- Exercise -
What are the lines, word for word, from the line with "my $dt = DateTime->now( locale" up to and including the line with "Sympathy flowers, and" in the records below? Omit the pictures.

- Data provided -
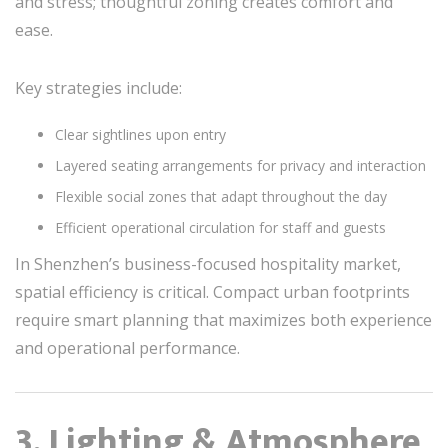
and stress; thoughtful zoning creates comfort and
ease.
Key strategies include:
Clear sightlines upon entry
Layered seating arrangements for privacy and interaction
Flexible social zones that adapt throughout the day
Efficient operational circulation for staff and guests
In Shenzhen’s business-focused hospitality market,
spatial efficiency is critical. Compact urban footprints
require smart planning that maximizes both experience
and operational performance.
3. Lighting & Atmosphere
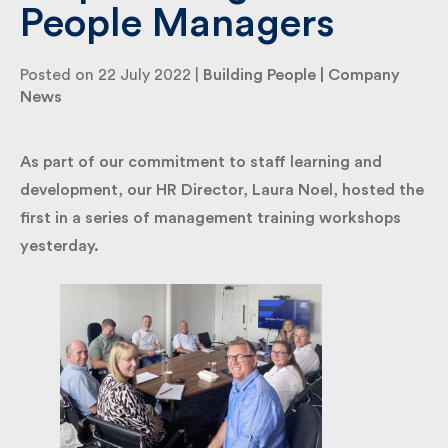
People Managers
By submitting my information I agree to Fulkers
Posted on 22 July 2022 |
Building People
|
Company
Bailey Russell sending me marketing information.
News
Submit
As part of our commitment to staff learning and
development, our HR Director, Laura Noel, hosted
the first in a series of management training
workshops yesterday.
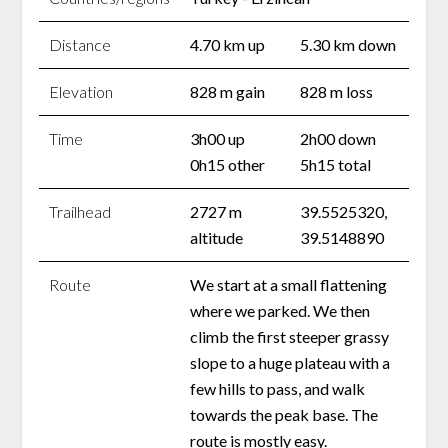
Distance
4.70 km up
5.30 km down
Elevation
828 m gain
828 m loss
Time
3h00 up
2h00 down
0h15 other
5h15 total
Trailhead
2727 m
39.5525320,
altitude
39.5148890
Route
We start at a small flattening
where we parked. We then
climb the first steeper grassy
slope to a huge plateau with a
few hills to pass, and walk
towards the peak base. The
route is mostly easy.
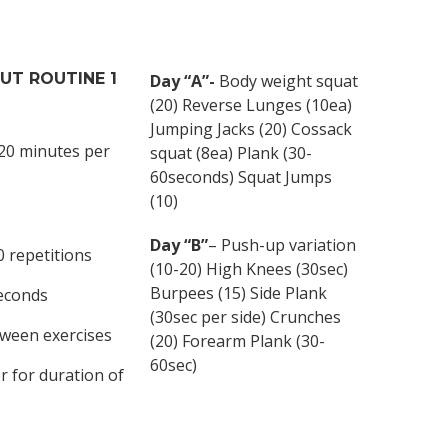
OUT
ROUTINE 1
Day “A”-
Body weight squat
(20) Reverse Lunges (10ea)
Jumping Jacks (20) Cossack
 20 minutes per
squat (8ea) Plank (30-
60seconds) Squat Jumps
(10)
Day “B”
– Push-up variation
0 repetitions
(10-20) High Knees (30sec)
Burpees (15) Side Plank
seconds
(30sec per side) Crunches
tween exercises
(20) Forearm Plank (30-
60sec)
r for duration of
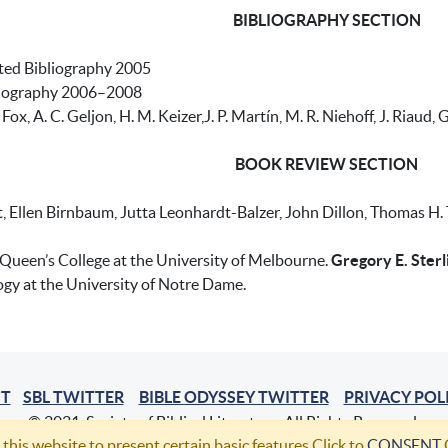
BIBLIOGRAPHY SECTION
ated Bibliography 2005
bliography 2006–2008
 Fox, A. C. Geljon, H. M. Keizer,J. P. Martín, M. R. Niehoff, J. Riaud
BOOK REVIEW SECTION
 Ellen Birnbaum, Jutta Leonhardt-Balzer, John Dillon, Thomas H. Tob
 Queen’s College at the University of Melbourne.
Gregory E. Sterl
ogy at the University of Notre Dame.
T
SBL TWITTER
BIBLE ODYSSEY TWITTER
PRIVACY POL
© 2021, Society of Biblical Literature. All Rights Reserved.
 this website to present certain basic features.Click to
CONSENT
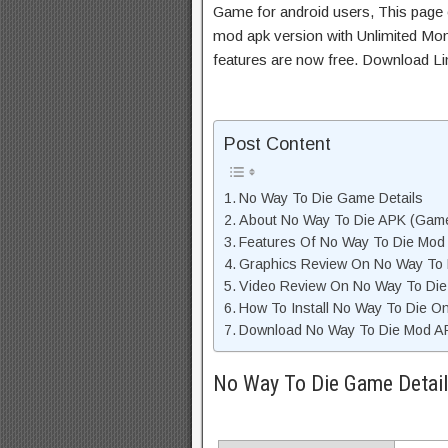
Game for android users, This page c
mod apk version with Unlimited Mon
features are now free. Download Li
Post Content
No Way To Die Game Details
About No Way To Die APK (Game
Features Of No Way To Die Mod
Graphics Review On No Way To
Video Review On No Way To Di
How To Install No Way To Die O
Download No Way To Die Mod AP
No Way To Die Game Detai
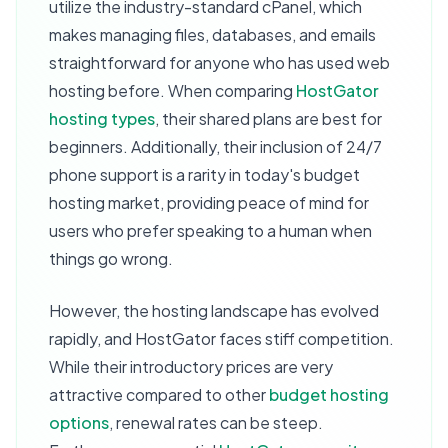
utilize the industry-standard cPanel, which
makes managing files, databases, and emails
straightforward for anyone who has used web
hosting before. When comparing
HostGator
hosting types
, their shared plans are best for
beginners. Additionally, their inclusion of 24/7
phone support is a rarity in today's budget
hosting market, providing peace of mind for
users who prefer speaking to a human when
things go wrong.
However, the hosting landscape has evolved
rapidly, and HostGator faces stiff competition.
While their introductory prices are very
attractive compared to other
budget hosting
options
, renewal rates can be steep.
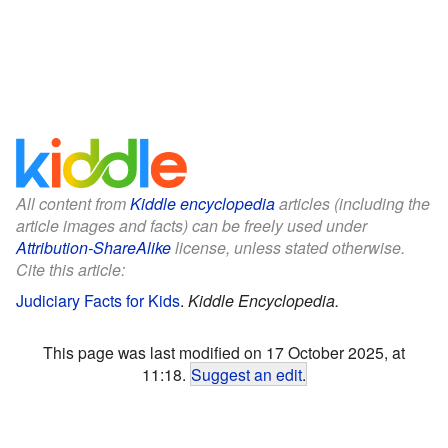
All content from
Kiddle encyclopedia
articles (including the
article images and facts) can be freely used under
Attribution-ShareAlike
license, unless stated otherwise.
Cite this article:
Judiciary Facts for Kids
.
Kiddle Encyclopedia.
This page was last modified on 17 October 2025, at
11:18.
Suggest an edit
.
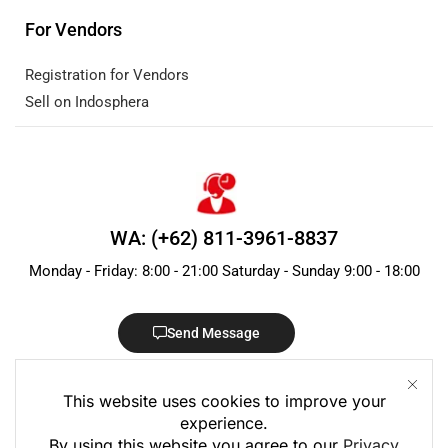
For Vendors
Registration for Vendors
Sell on Indosphera
WA: (+62) 811-3961-8837
Monday - Friday: 8:00 - 21:00 Saturday - Sunday 9:00 - 18:00
Send Message
This website uses cookies to improve your
experience.
By using this website you agree to our
Privacy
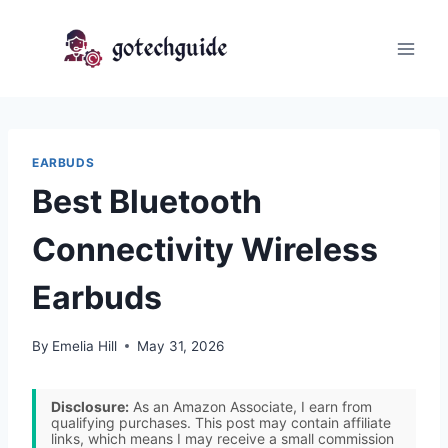
Skip
to
content
EARBUDS
Best Bluetooth
Connectivity Wireless
Earbuds
By
Emelia Hill
May 31, 2026
Disclosure:
As an Amazon Associate, I earn from
qualifying purchases. This post may contain affiliate
links, which means I may receive a small commission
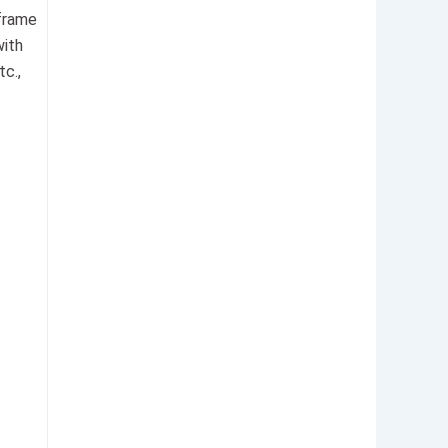
-frame
with
c.,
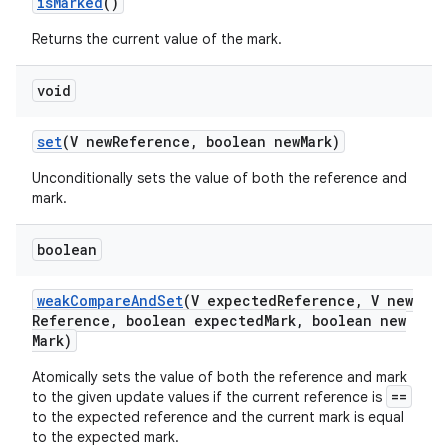
is
Marked
()
Returns the current value of the mark.
void
set
(V new
Reference
,
boolean new
Mark)
on
Unconditionally sets the value of both the reference and
mark.
boolean
weak
Compare
And
Set
(V expected
Reference
,
V new
Reference
,
boolean expected
Mark
,
boolean new
Mark)
Atomically sets the value of both the reference and mark
==
to the given update values if the current reference is
to the expected reference and the current mark is equal
to the expected mark.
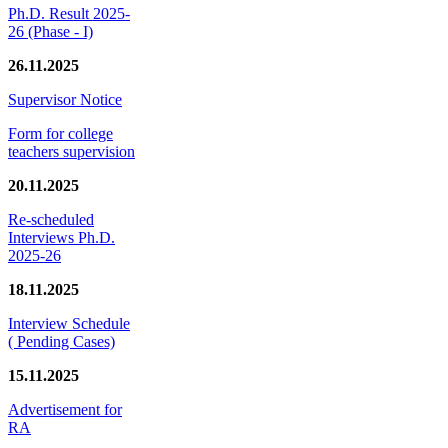
Ph.D. Result 2025-
26 (Phase - I)
26.11.2025
Supervisor Notice
Form for college
teachers supervision
20.11.2025
Re-scheduled
Interviews Ph.D.
2025-26
18.11.2025
Interview Schedule
( Pending Cases)
15.11.2025
Advertisement for
RA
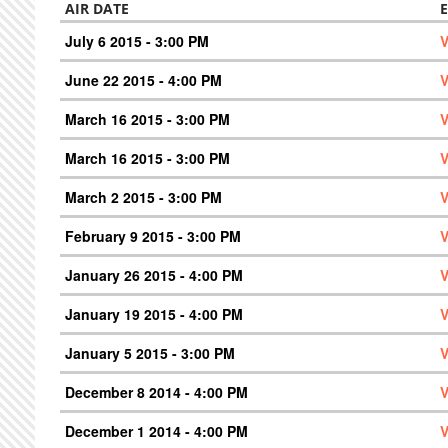
AIR DATE
July 6 2015 - 3:00 PM
V
June 22 2015 - 4:00 PM
V
March 16 2015 - 3:00 PM
V
March 16 2015 - 3:00 PM
V
March 2 2015 - 3:00 PM
V
February 9 2015 - 3:00 PM
V
January 26 2015 - 4:00 PM
V
January 19 2015 - 4:00 PM
V
January 5 2015 - 3:00 PM
V
December 8 2014 - 4:00 PM
V
December 1 2014 - 4:00 PM
V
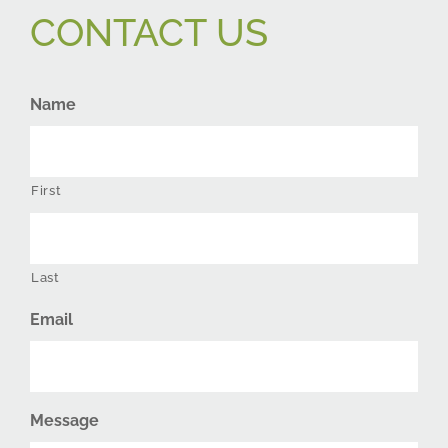
CONTACT US
Name
First
Last
Email
Message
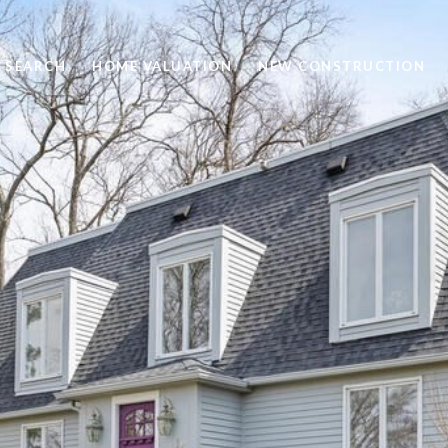
 SEARCH
HOME VALUATION
NEW CONSTRUCTION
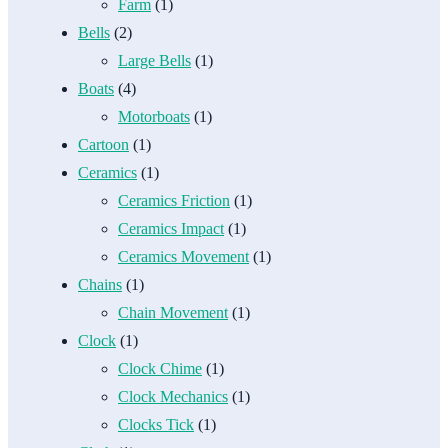
Farm
(1)
Bells
(2)
Large Bells
(1)
Boats
(4)
Motorboats
(1)
Cartoon
(1)
Ceramics
(1)
Ceramics Friction
(1)
Ceramics Impact
(1)
Ceramics Movement
(1)
Chains
(1)
Chain Movement
(1)
Clock
(1)
Clock Chime
(1)
Clock Mechanics
(1)
Clocks Tick
(1)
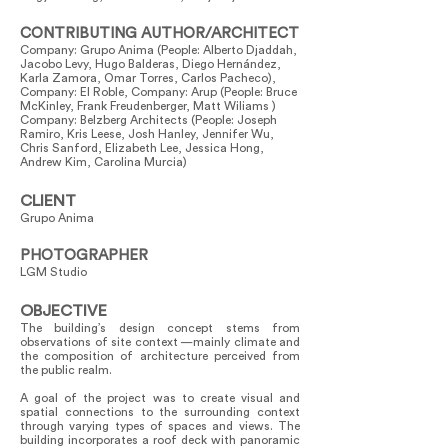
CONTRIBUTING AUTHOR/ARCHITECT
Company: Grupo Anima (People: Alberto Djaddah,
Jacobo Levy, Hugo Balderas, Diego Hernández,
Karla Zamora, Omar Torres, Carlos Pacheco),
Company: El Roble, Company: Arup (People: Bruce
McKinley, Frank Freudenberger, Matt Wiliams )
Company: Belzberg Architects (People: Joseph
Ramiro, Kris Leese, Josh Hanley, Jennifer Wu,
Chris Sanford, Elizabeth Lee, Jessica Hong,
Andrew Kim, Carolina Murcia)
CLIENT
Grupo Anima
PHOTOGRAPHER
LGM Studio
OBJECTIVE
The building’s design concept stems from
observations of site context —mainly climate and
the composition of architecture perceived from
the public realm.
A goal of the project was to create visual and
spatial connections to the surrounding context
through varying types of spaces and views. The
building incorporates a roof deck with panoramic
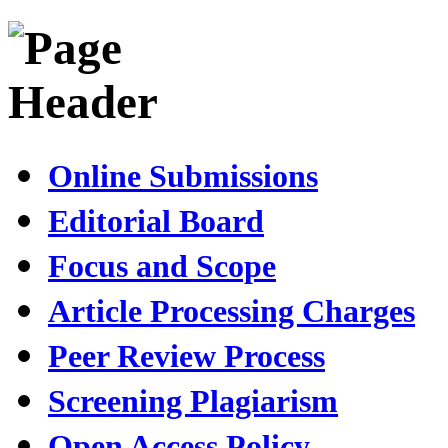
Online Submissions
Editorial Board
Focus and Scope
Article Processing Charges
Peer Review Process
Screening Plagiarism
Open Access Policy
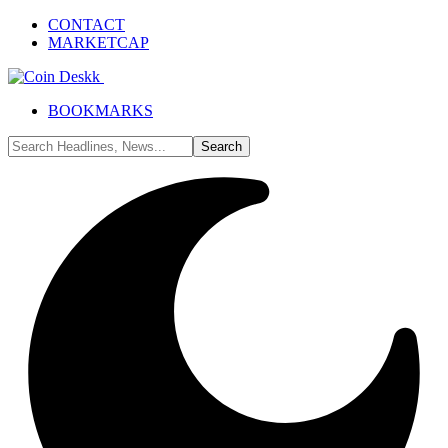
CONTACT
MARKETCAP
BOOKMARKS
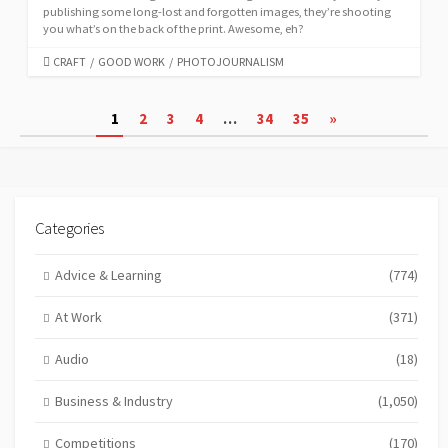
publishing some long-lost and forgotten images, they’re shooting
you what’s on the back of the print. Awesome, eh?
CATEGORIES
CRAFT
/
GOOD WORK
/
PHOTOJOURNALISM
Posts
1
2
3
4
…
34
35
»
pagination
Categories
Advice & Learning
(774)
At Work
(371)
Audio
(18)
Business & Industry
(1,050)
Competitions
(170)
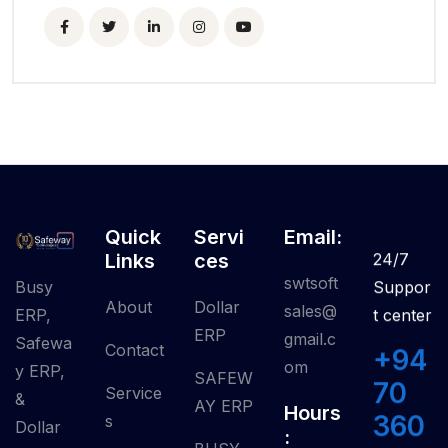
Quick
Servi
Email:
Links
Ces
24/7
swtsoft
Busy
Suppor
About
Dollar
sales@
ERP,
t center
ERP
gmail.c
Safewa
Contact
+94
om
y ERP,
SAFEW
70
Service
&
AY ERP
Hours
360
S
Dollar
:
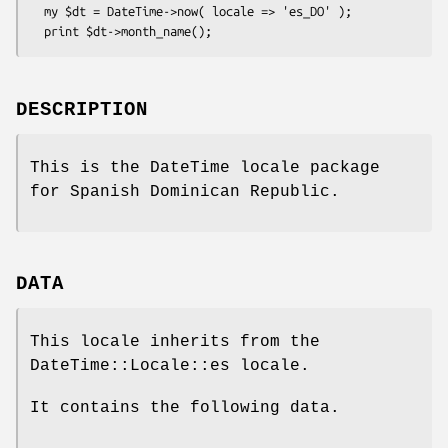
  my $dt = DateTime->now( locale => 'es_DO' );

DESCRIPTION
This is the DateTime locale package
for Spanish Dominican Republic.
DATA
This locale inherits from the
DateTime::Locale::es locale.
It contains the following data.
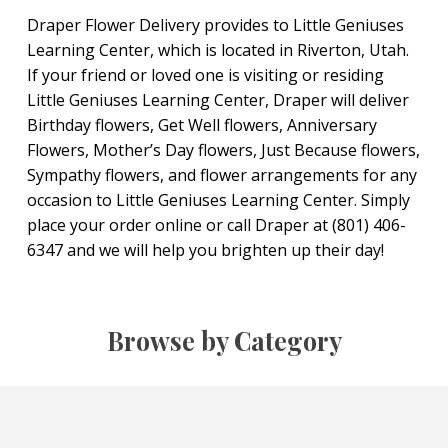
Draper Flower Delivery provides to Little Geniuses
Learning Center, which is located in Riverton, Utah.
If your friend or loved one is visiting or residing
Little Geniuses Learning Center, Draper will deliver
Birthday flowers, Get Well flowers, Anniversary
Flowers, Mother’s Day flowers, Just Because flowers,
Sympathy flowers, and flower arrangements for any
occasion to Little Geniuses Learning Center. Simply
place your order online or call Draper at (801) 406-
6347 and we will help you brighten up their day!
Browse by Category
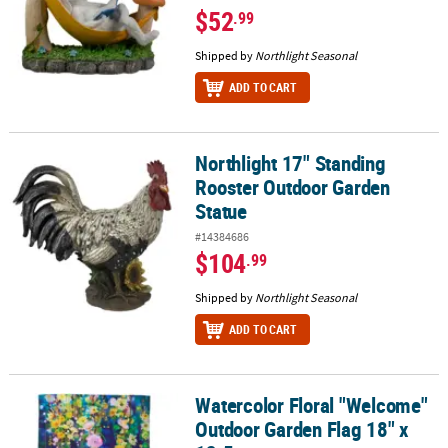
$52
.99
Shipped by
Northlight Seasonal
ADD TO CART
Northlight 17" Standing
Northlight 17" Standing Rooster Outdoor Garden Statue
Rooster Outdoor Garden
Statue
#14384686
$104
.99
Shipped by
Northlight Seasonal
ADD TO CART
Watercolor Floral "Welcome"
Watercolor Floral "Welcome" Outdoor Garden Flag 18" x 12.5
Outdoor Garden Flag 18" x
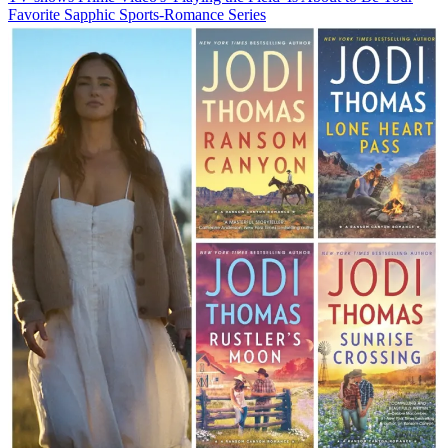
Favorite Sapphic Sports-Romance Series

- Output of the exercise -
  my $dt = DateTime->now( locale => 'es_DO' );

DESCRIPTION
This is the DateTime locale package
for Spanish Dominican Republic.
DATA
This locale inherits from the
DateTime::Locale::es locale.
It contains the following data.
Draper Flower Delivery provides to Little Geniuses
Learning Center, which is located in Riverton, Utah.
If your friend or loved one is visiting or residing
Little Geniuses Learning Center, Draper will deliver
Birthday flowers, Get Well flowers, Anniversary
Flowers, Mother’s Day flowers, Just Because flowers,
Sympathy flowers, and flower arrangements for any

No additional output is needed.